Data Visualization
This outline covers the data visualization aspects of the Splink project, with a focus on the visualizations used in the tutorials and examples.
Visualization Techniques
Splink utilizes a variety of visualization techniques, including:
- Bar Charts: For displaying value counts and frequency distributions, these charts help understand the data’s shape and identify potential outliers. Example:
tutorials/02_Exploratory_analysis.ipynb
, where a bar chart shows the “Top 10 values by value count.” - Heatmaps: To visualize the missingness of data, these maps help identify columns with a high proportion of null values. Example:
tutorials/02_Exploratory_analysis.ipynb
, where a heatmap depicts the “Missingness” of columns. - Stacked Bar Charts: Representing the distribution of comparison vector values across different columns, these charts help analyze how different columns contribute to the overall linkage process.
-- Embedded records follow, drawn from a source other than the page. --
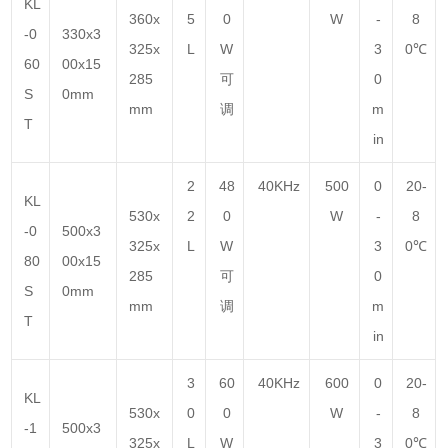
KL
360x
5
0
W
-
8
-0
330x3
325x
L
W
3
0℃
60
00x15
285
可
0
S
0mm
mm
调
m
T
in
2
48
40KHz
500
0
20-
KL
530x
2
0
W
-
8
-0
500x3
325x
L
W
3
0℃
80
00x15
285
可
0
S
0mm
mm
调
m
T
in
3
60
40KHz
600
0
20-
KL
530x
0
0
W
-
8
-1
500x3
325x
L
W
3
0℃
Example:
tutorials/06_Visualising_predictions.ipynb
, where a stacked bar chart shows the distribution of “comparison vector value” across different columns. - Text Overlays: These overlays are used on bar charts to provide additional information for each bar, like the specific values being compared. Example:
tutorials/06_Visualising_predictions.ipynb
, where text overlays show the values being compared for each column. - Interactive Charts: Enabled by libraries like Altair, Splink leverages interactive features like brushing and filtering to explore data dynamically. Example:
scv.html
, which demonstrates interactive brushing and filtering to analyze comparison vector distributions and probabilities.
Visualization Examples
Exploratory Analysis
In the tutorials/02_Exploratory_analysis.ipynb
notebook, the following visualizations are used:
- Value Counts: Bar charts show the value counts for different columns. Example: Top 10 values by value count in the
dob
column, Bottom 5 values by value count in thesurname
column. - Missingness: Heatmaps visualize the proportion of null values in each column.
Visualizing Predictions
The tutorials/06_Visualising_predictions.ipynb
notebook provides a detailed view of how Splink’s prediction results can be visualized.
- Comparison Vector Values: Stacked bar charts show the distribution of comparison vector values across different columns.
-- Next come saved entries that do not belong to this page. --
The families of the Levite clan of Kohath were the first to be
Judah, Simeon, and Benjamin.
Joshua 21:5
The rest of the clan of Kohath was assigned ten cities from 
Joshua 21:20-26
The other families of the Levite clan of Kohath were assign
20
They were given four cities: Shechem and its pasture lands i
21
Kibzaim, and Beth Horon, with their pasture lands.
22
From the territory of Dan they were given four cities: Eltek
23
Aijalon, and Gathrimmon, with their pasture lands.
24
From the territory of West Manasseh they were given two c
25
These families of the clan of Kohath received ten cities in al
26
- Text Overlays: Overlays are added to each bar to display specific values being compared.
Comparison Vector Visualization (SCV)
scv.html
uses interactive charts:
- Comparison Vector Frequency: A bar chart with brushing and filtering capabilities shows the frequency of different comparison vector values.
- Comparison Vector Probability: An interactive heatmap displays the match probabilities for different comparison vector values, color-coded for easy visualization.
Visualization Libraries
Splink utilizes various libraries for data visualization:
- Altair: A declarative statistical visualization library, providing the ability to create interactive and dynamic visualizations. This library is frequently used in the tutorials and examples to create interactive charts. Example:
scv.html
andtutorials/02_Exploratory_analysis.ipynb
. - Pandas: This powerful library offers various data manipulation and visualization functionalities. Example:
tutorials/06_Visualising_predictions.ipynb
utilizes Pandas to create stacked bar charts.
Project Context
These visualizations are crucial for understanding data characteristics, exploring potential relationships, and interpreting prediction results in the context of data linking. They enable developers and analysts to gain valuable insights into the quality and consistency of the data, ultimately improving the accuracy of data linking processes.
Top-Level Directory Explanations
examples/ - This directory likely contains examples or sample code for using the project’s components.
examples/athena/ - This subdirectory may contain examples using Amazon Athena, an interactive query service for analyzing data in Amazon S3 using standard SQL.
examples/athena/dashboards/ - This subdirectory may contain Athena dashboard files.
examples/duckdb/ - This subdirectory may contain examples using DuckDB, an open-source in-memory analytic database.
examples/duckdb/dashboards/ - This subdirectory may contain DuckDB dashboard files.
examples/sqlite/ - This subdirectory may contain examples using SQLite, a popular open-source database management system.
examples/sqlite/dashboards/ - This subdirectory may contain SQLite dashboard files.
tutorials/ - This directory may contain tutorials or guides for using the project.